Don't worry it's not complete.
http://www.kajotec.com/index.php/products
Don't worry it's not complete.
http://www.kajotec.com/index.php/products
So you assert that an incoming MTA that accepts messags for example.com with a From: address in the example.com domain is misconfigured and shouldn't do this.
I'm not arguing with that as a concept necessarily, but I will maintain that 'most' domains probably don't filter out these messages. It would not be useful as an anti-spam measure, and email forgery would simply not be a problem for a great many domains, eitehr because people don't ever do it, or because they don't trust email for anything vital enough to matter so much.
"misconfiguration" implies that something is broken or won't work properly, where the issue in question is more one of personal preference, surely?
I think you've taken a very minor issue that wouldn't apply to most domains and made a big deal out of it, with a great deal of abuse for good measure. However, in case I've missed something important, what would be the big drama for the incoming MTA server to accept email from "in-domain" addresses? IOW, what consequences for most domains could arise that would be worth the trouble of fixing the problem? How can this harm other Netizens?

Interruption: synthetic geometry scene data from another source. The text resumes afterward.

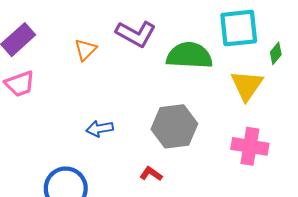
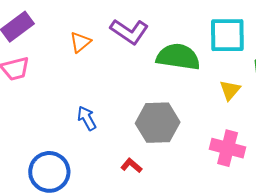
yellow triangle: (247, 85) -> (230, 90), size x0.7
blue arrow: (100, 129) -> (87, 118), turned 65

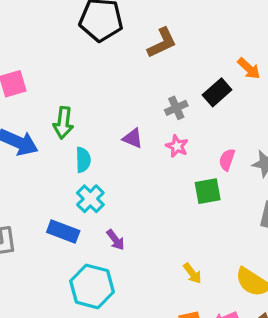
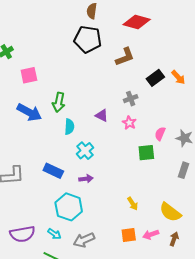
black rectangle: (217, 92) -> (155, 78), moved
cyan cross: (90, 199) -> (85, 151), moved
purple arrow: (116, 240) -> (86, 179), turned -64

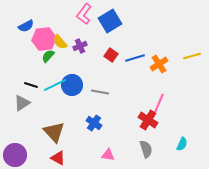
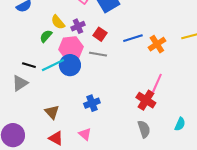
pink hexagon: (44, 39) -> (71, 48), moved
red square: (111, 55) -> (100, 34), moved
gray line: (100, 92) -> (98, 54), moved
blue cross: (94, 123) -> (92, 103), turned 35
brown triangle: (54, 132) -> (52, 112), size x0.7
pink triangle: (108, 155) -> (85, 134), moved, turned 32

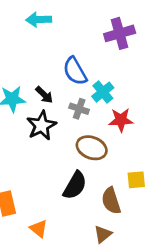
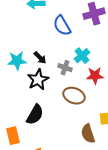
blue semicircle: (75, 71) -> (62, 26), moved
black semicircle: (75, 185) -> (35, 115), moved

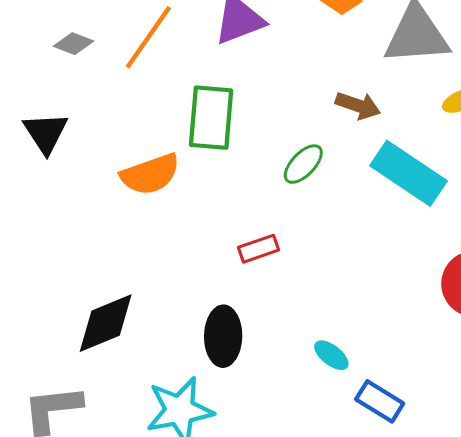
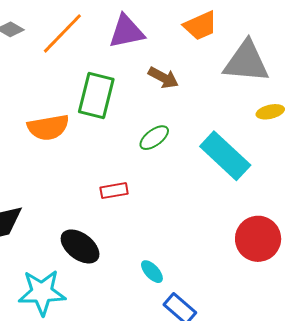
brown arrow: (358, 106) -> (163, 78), moved
black ellipse: (223, 336) -> (80, 246), turned -63

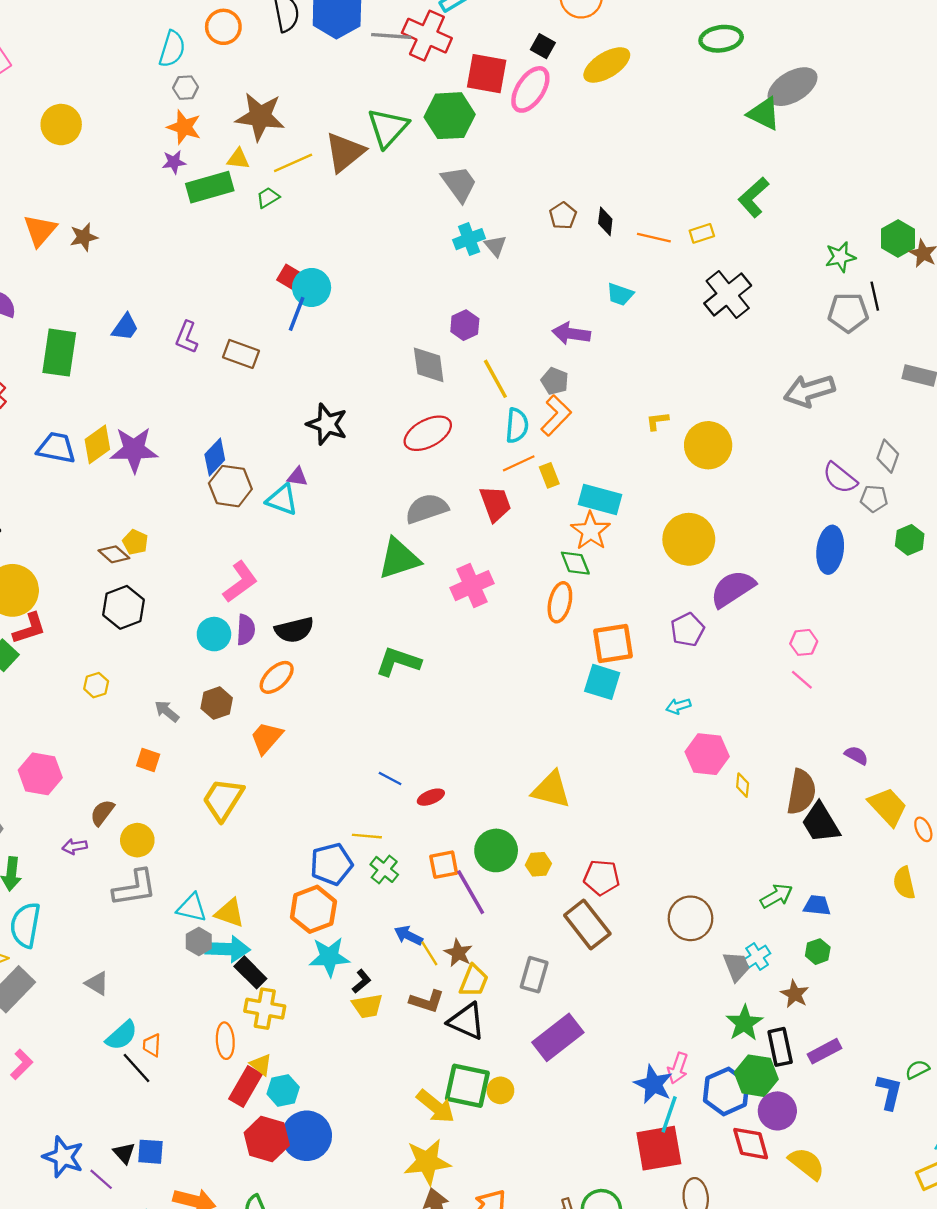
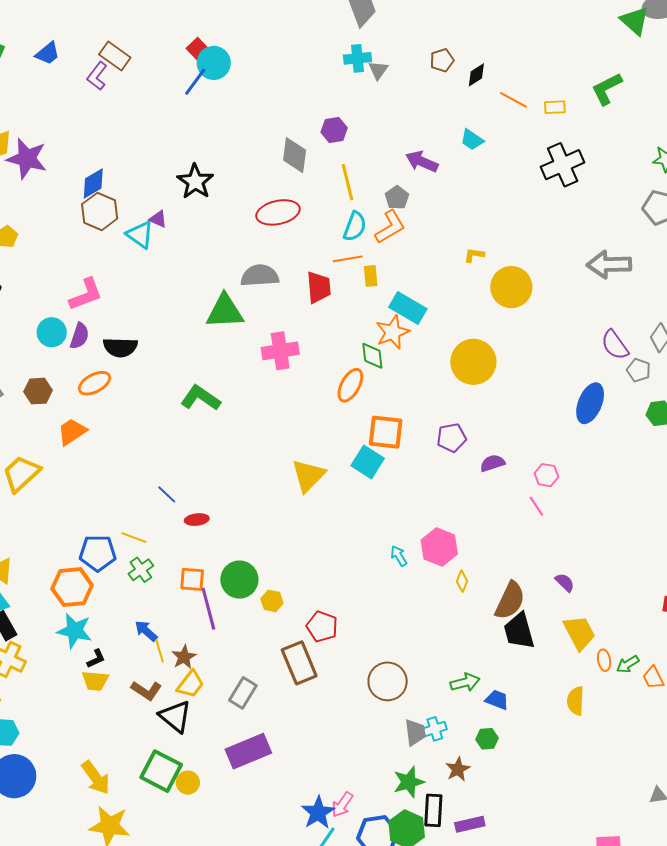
black diamond: (605, 221) -> (476, 75), turned 35
brown rectangle: (241, 354) -> (115, 56), moved
purple semicircle: (733, 589) -> (493, 463), moved, size x0.6
cyan arrow: (678, 706) -> (399, 556), moved, turned 60
yellow triangle: (551, 790) -> (308, 476), moved, turned 45
yellow arrow: (436, 1106) -> (96, 778), moved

Sometimes when doing a risk analysis, the rectification costs outweigh the potential damage. It's possible that admins of many domains have made a deliberate decision to allow this behaviour. Maybe they are all really stupid, but if you're going to claim that, you should provide some kind of example of the dire consequences that they've misunderstood; support your argument.
@fusspawn said:
... who needs telnet web plenty of webmail sites exsist.
Webmail sites won't let you give a false from address. The receiving MTA will, since they have no way to verify it (Other than SPF, which reduces the pool of domains you can choose from for your fake address)
Morbius, unless you have mistyped what your saying, you are very very wrong and very very rude. If SMTP needed authentication then we wouldn't have a spam problem.
Are you trolling or just confused?
An SMTP server will accept email for its domain, say example.com. If you look up the MX record for the example.com domain, you get the IP address of the SMTP server. You connect to that server, which will normally accept either all mail, or only valid addresses, in the example.com domain.
If you connect to it to send to example.net, you should get rejected with a relay denied message.
If this were not the case, when I want to send a message to example.org, what password should I use? You have an email address, one assumes. How do people send mail to it without a password?
How do the 'open relays' you refer to manage to send spam to the MTA that accepts mail for the domain your address is in?
An MTA that accepts mail for a domain it is NOT hosting without authentication is an open relay.
As an aside, I'd also be interested in your evidence for the claim that open relays (ie not hacked windows boxes or spammer-hosted machines) are a major source of spam in 2009.